Friday, June 13, 2014 08:39 AM
 
United States to help Iraq with limited troops and military equipment to fight jihadists.
Calling the situation in Iraq “clearly an emergency situation,” President Barack Obama today said the Iraqi government will need more help from the United States and the international community to keep jihadists from getting a permanent foothold in the region.
     
Calling the situation in Iraq “clearly an emergency situation,” President Barack Obama today said the Iraqi government will need more help from the United States and the international community to keep jihadists from getting a permanent foothold in the region.
A destroyed Iraqi army armored vehicle in the northern city of Mosul, Iraq, on June 12, 2014.
     

June 12, 2014, Al-Qaida militants have reportedly closed in on the Iraqi capital of Baghdad. Jihadist fighters with the Islamic State of Iraq and the Levant (Isis) remain in control of large swathes of land, including the cities of Mosul and Tikrit.

“This is an area that we’ve been watching with a lot of concern, not just over the last couple of days, but over the last several months, and we’ve been in close consultation with the Iraqi government,” the president said after a meeting with Australian Prime Minister Tony Abbott at the White House.

Jihadists with the Islamic State in Iraq and Syria – ISIS – have taken control of Mosul, Iraq’s second-largest city as well as Tikrit and are pushing south towards Baghdad.

Obama stressed the United States has been working with Iraqi Prime Minister Nouri al-Maliki’s government to provide military equipment and intelligence to contain the Sunni insurgency in Anbar province in the west as well as in the northwest.

“But what we’ve seen over the last couple of days indicates the degree to which Iraq is going to need more help,” Obama said. “It’s going to need more help from us, and it’s going to need more help from the international community.”

The national security team is working around the clock to identify ways to provide effective assistance to Iraq, the president said. “I don’t rule out anything, because we do have a stake in making sure that these jihadists are not getting a permanent foothold in either Iraq or Syria,” he said.

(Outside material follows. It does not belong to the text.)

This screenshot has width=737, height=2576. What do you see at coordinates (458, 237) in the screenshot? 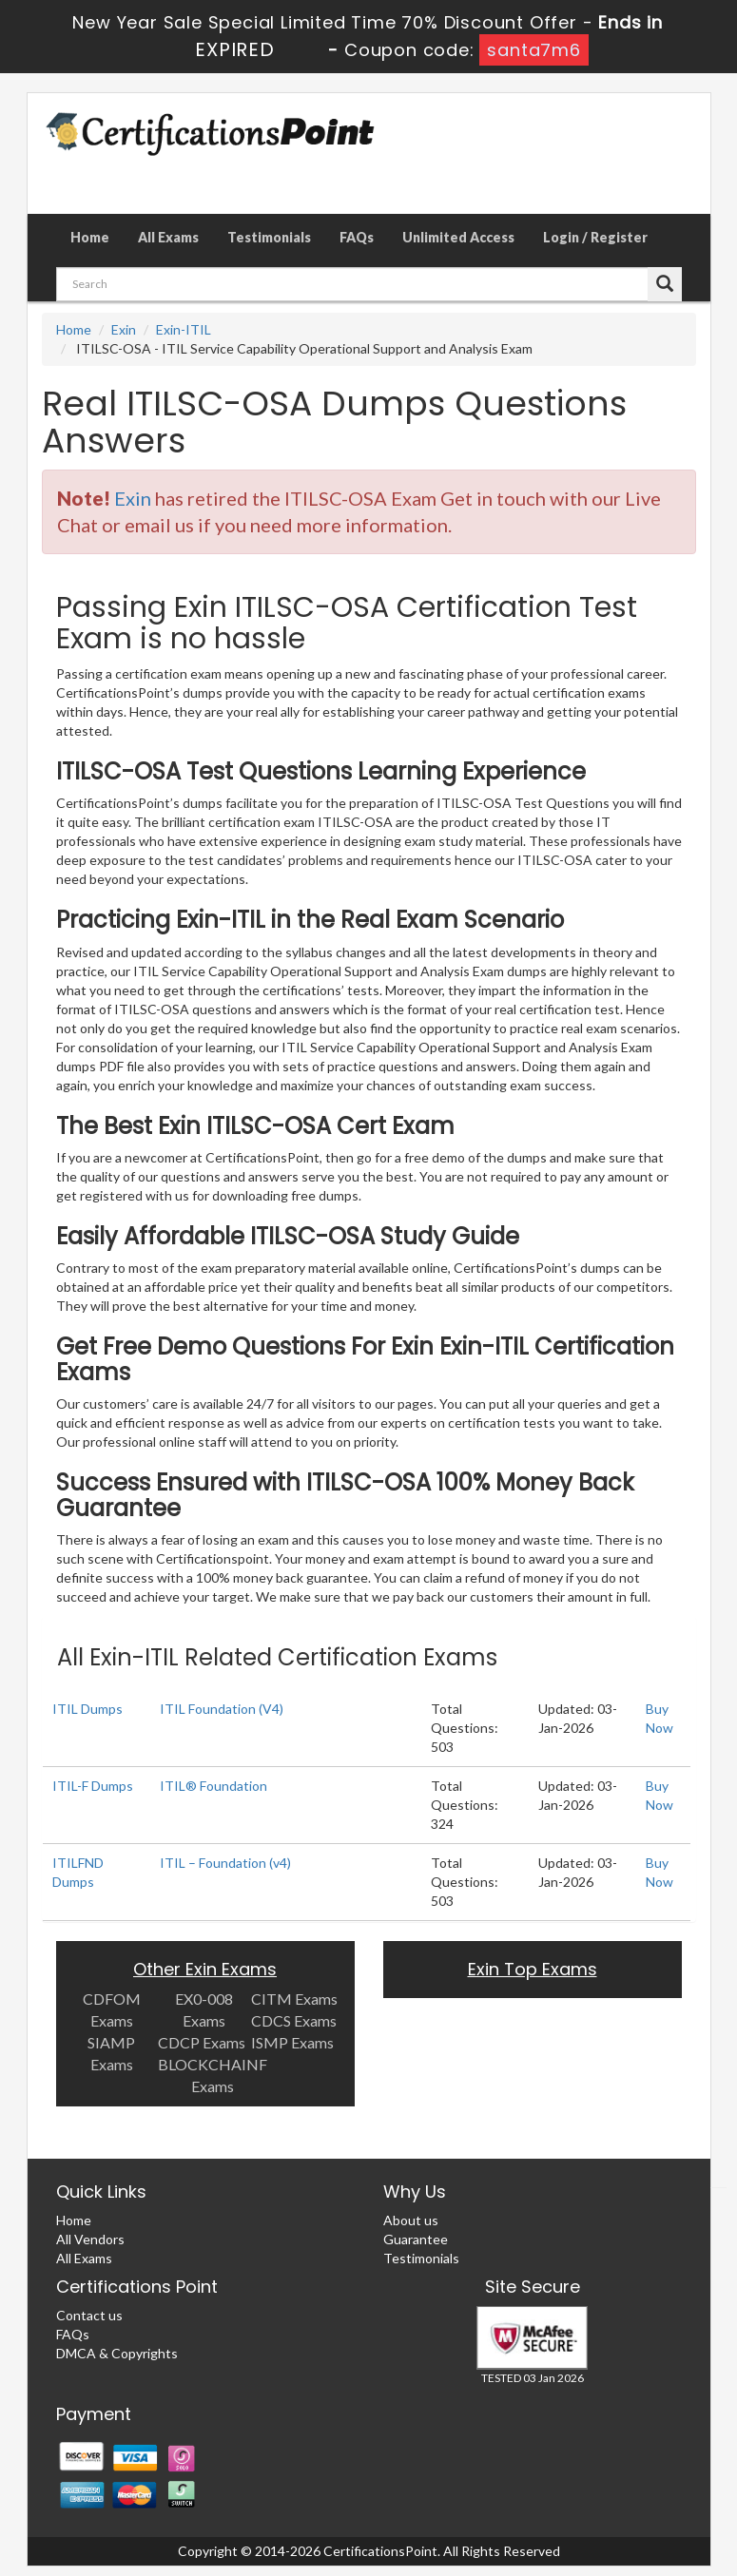
I see `Unlimited Access` at bounding box center [458, 237].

Internal divisions in Iraq are challenges, the president said. “Frankly,” he added, “over the last several years, we have not seen the kind of trust and cooperation develop between moderate Sunni and Shia leaders inside of Iraq, and that accounts in part for some of the weakness of the state, and that then carries over into their military capacity.”

Obama said the rapid developments should serve as a wake-up call for the Iraqi government.

“There has to be a political component to this so that Sunni and Shia who care about building a functioning state that can bring about security and prosperity to all people inside of Iraq [can] come together and work diligently against these extremists,” he said. “That is going to require concessions on the part of both Shia and Sunni that we haven’t seen so far.”